Some of the poems are almost okay, especially in the early pages. I can put myself in a mindset to appreciate what its original audience found in it, even if, for me, it reads like a calculated grind of commercial exotica, peppered with clichés, exemplified by the opening of “The Heart of the Sourdough”:
There where the mighty mountains bare their fangs unto the moon.
There where the sullen sun-dogs glare in the snow-bright, bitter noon,And the glacier-glutted streams sweep down at the clarion call of June.
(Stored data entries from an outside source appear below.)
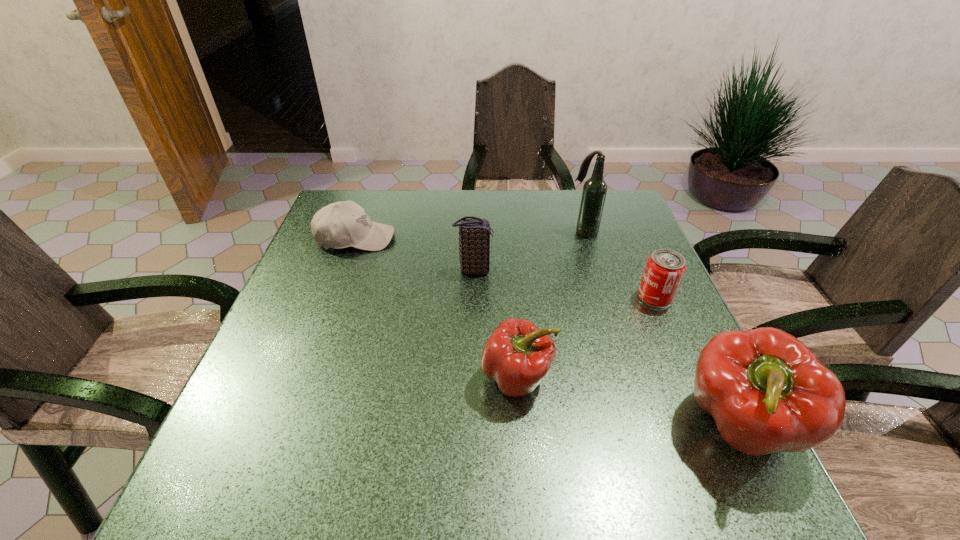 Identify the location of object that stands as the fifth closest to the baseball cap. (766, 390).

The width and height of the screenshot is (960, 540). Find the location of `blank area in the image that satisfies the following two spatial constraints: 1. on the back side of the can; 2. with the zip open on the clutch bag`. blank area in the image that satisfies the following two spatial constraints: 1. on the back side of the can; 2. with the zip open on the clutch bag is located at coordinates (643, 270).

At what (x,y) coordinates should I click in order to perform the action: click on free space that satisfies the following two spatial constraints: 1. on the back side of the second tallest object; 2. on the front-facing side of the leftmost object. Please return your answer as a coordinate pair (x, y). Looking at the image, I should click on (648, 238).

You are a GUI agent. You are given a task and a screenshot of the screen. Output one action in this format:
    pyautogui.click(x=<x>, y=<y>)
    Task: Click on the vacant region that satisfies the following two spatial constraints: 1. on the back side of the shorter pepper; 2. on the front-facing side of the leftmost object
    The width and height of the screenshot is (960, 540).
    Given the screenshot: What is the action you would take?
    pyautogui.click(x=507, y=238)

Identify the location of free space that satisfies the following two spatial constraints: 1. on the front side of the beer bottle; 2. on the right side of the second tallest object. (642, 426).

Find the location of a particular element. This screenshot has height=540, width=960. free space in the image that satisfies the following two spatial constraints: 1. with the zip open on the can; 2. on the left side of the clutch bag is located at coordinates (473, 297).

Where is `free point that satisfies the following two spatial constraints: 1. on the front side of the tallest object; 2. on the front-facing side of the baseball cap`? free point that satisfies the following two spatial constraints: 1. on the front side of the tallest object; 2. on the front-facing side of the baseball cap is located at coordinates (586, 238).

Locate an element on the screen. The height and width of the screenshot is (540, 960). vacant region that satisfies the following two spatial constraints: 1. with the zip open on the shorter pepper; 2. on the right side of the clutch bag is located at coordinates (471, 377). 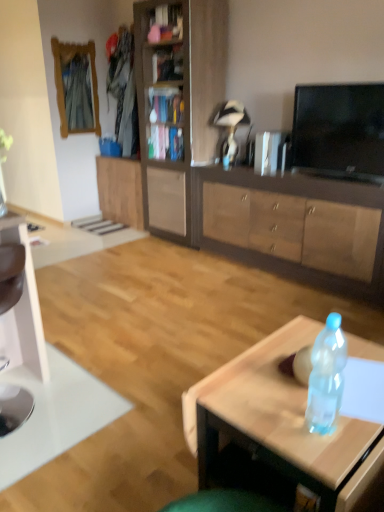 Question: Is wooden cabinet at center, which is counted as the second cabinetry, starting from the left, spatially inside translucent plastic bottle at center, or outside of it?

Choices:
 (A) inside
 (B) outside

Answer: (B)

Question: Considering their positions, is wooden cabinet at center, which is the 2th cabinetry in right-to-left order, located in front of or behind translucent plastic bottle at center?

Choices:
 (A) behind
 (B) front

Answer: (A)

Question: Estimate the real-world distances between objects in this image. Which object is closer to the wooden bookshelf at center?

Choices:
 (A) wooden frame mirror at upper left
 (B) wooden cabinet at center, which is the 2th cabinetry in right-to-left order
 (C) brown wood cabinet at center, positioned as the first cabinetry in right-to-left order
 (D) translucent plastic bottle at center
 (E) wooden bookshelf at upper center

Answer: (B)

Question: Which object is the farthest from the wooden cabinet at center, marked as the 1th cabinetry in a left-to-right arrangement?

Choices:
 (A) wooden frame mirror at upper left
 (B) metallic silver tv at upper right
 (C) translucent plastic bottle at center
 (D) wooden bookshelf at center
 (E) white glossy computer desk at left

Answer: (C) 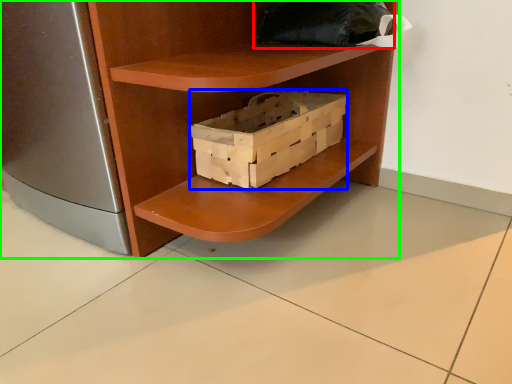 Question: Which is nearer to the pillow (highlighted by a red box)? box (highlighted by a blue box) or shelf (highlighted by a green box).

Choices:
 (A) box
 (B) shelf

Answer: (A) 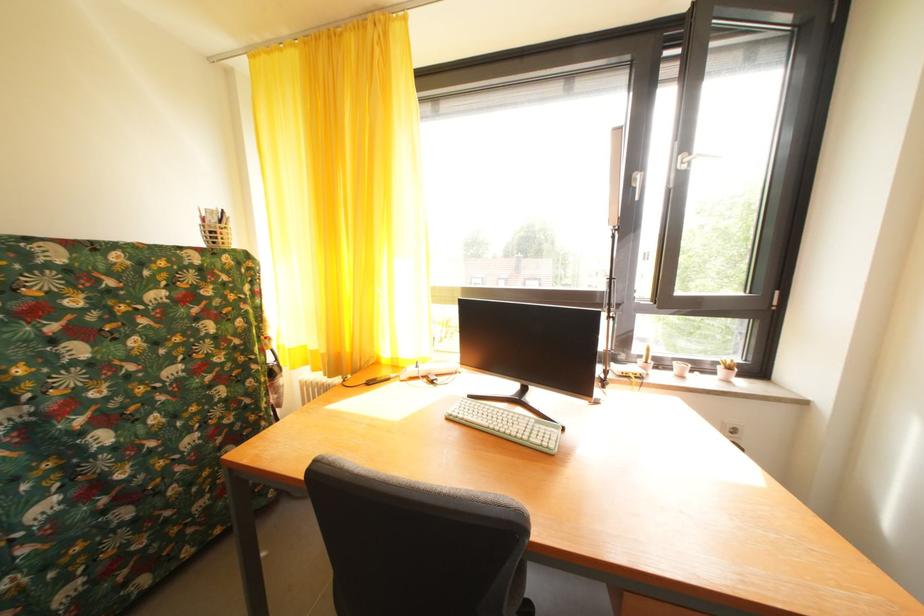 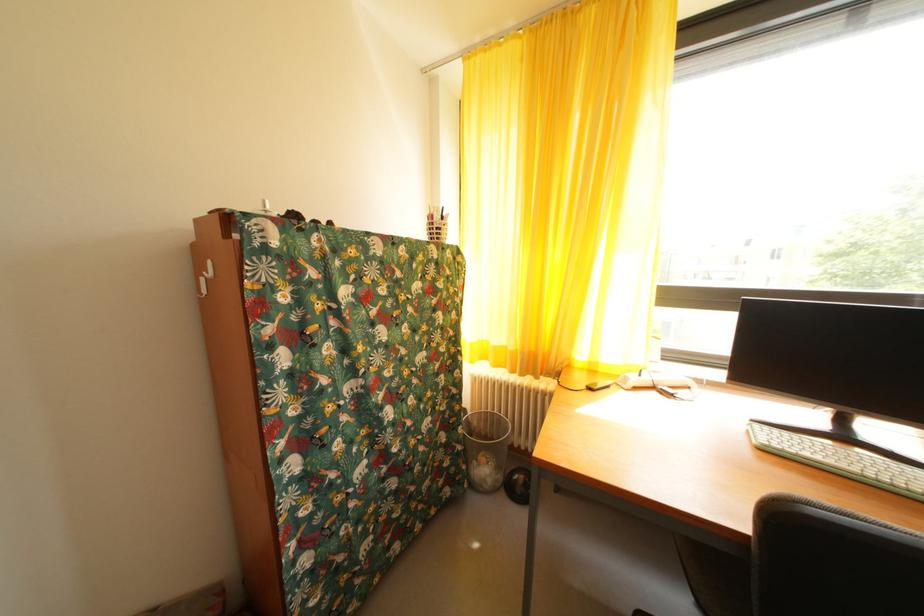 In the second image, find the point that corresponds to [322,359] in the first image.

(505, 354) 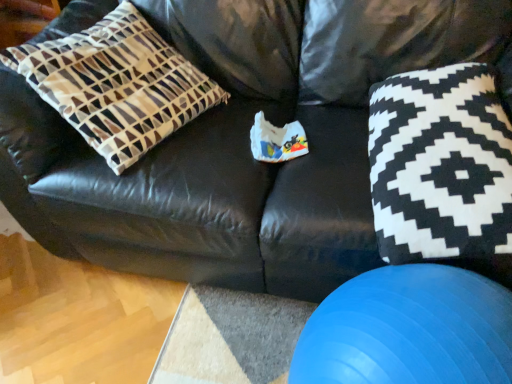 Question: Is blue rubber ball at lower right turned away from brown and white geometric pillow at left?

Choices:
 (A) yes
 (B) no

Answer: (B)

Question: Does blue rubber ball at lower right have a smaller size compared to brown and white geometric pillow at left?

Choices:
 (A) yes
 (B) no

Answer: (A)

Question: Can you confirm if blue rubber ball at lower right is positioned to the right of brown and white geometric pillow at left?

Choices:
 (A) no
 (B) yes

Answer: (B)

Question: Is blue rubber ball at lower right further to the viewer compared to brown and white geometric pillow at left?

Choices:
 (A) no
 (B) yes

Answer: (A)

Question: From a real-world perspective, does blue rubber ball at lower right stand above brown and white geometric pillow at left?

Choices:
 (A) no
 (B) yes

Answer: (A)

Question: Would you say black and white fabric pillow at right is to the left or to the right of blue rubber ball at lower right in the picture?

Choices:
 (A) left
 (B) right

Answer: (B)

Question: Is point (398, 195) closer or farther from the camera than point (403, 347)?

Choices:
 (A) closer
 (B) farther

Answer: (B)

Question: In terms of width, does black and white fabric pillow at right look wider or thinner when compared to blue rubber ball at lower right?

Choices:
 (A) wide
 (B) thin

Answer: (A)

Question: Is black and white fabric pillow at right inside or outside of blue rubber ball at lower right?

Choices:
 (A) outside
 (B) inside

Answer: (A)

Question: Is brown and white geometric pillow at left to the left or to the right of blue rubber ball at lower right in the image?

Choices:
 (A) right
 (B) left

Answer: (B)

Question: In terms of size, does brown and white geometric pillow at left appear bigger or smaller than blue rubber ball at lower right?

Choices:
 (A) small
 (B) big

Answer: (B)

Question: From a real-world perspective, is brown and white geometric pillow at left positioned above or below blue rubber ball at lower right?

Choices:
 (A) below
 (B) above

Answer: (B)

Question: Considering the positions of brown and white geometric pillow at left and blue rubber ball at lower right in the image, is brown and white geometric pillow at left wider or thinner than blue rubber ball at lower right?

Choices:
 (A) thin
 (B) wide

Answer: (B)

Question: Would you say blue rubber ball at lower right is inside or outside brown and white geometric pillow at left?

Choices:
 (A) inside
 (B) outside

Answer: (B)

Question: Is point click(x=466, y=377) positioned closer to the camera than point click(x=105, y=107)?

Choices:
 (A) closer
 (B) farther

Answer: (A)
If I thought I could escape with nothing worse than some over-wrought description, alas, I was wrong. “The Law of the Yukon” is multiple pages of Social Darwinism, with the land, personified, ranting about how virile men are awesome and should rule, and how much the “enervated” urban poor suck and should die. That poem singlehandedly brought down my opinion of this book from bemused indifference to active dislike. Subsequent poems extolling Empire and the glory of colonial warfare and the like served only to reinforce this.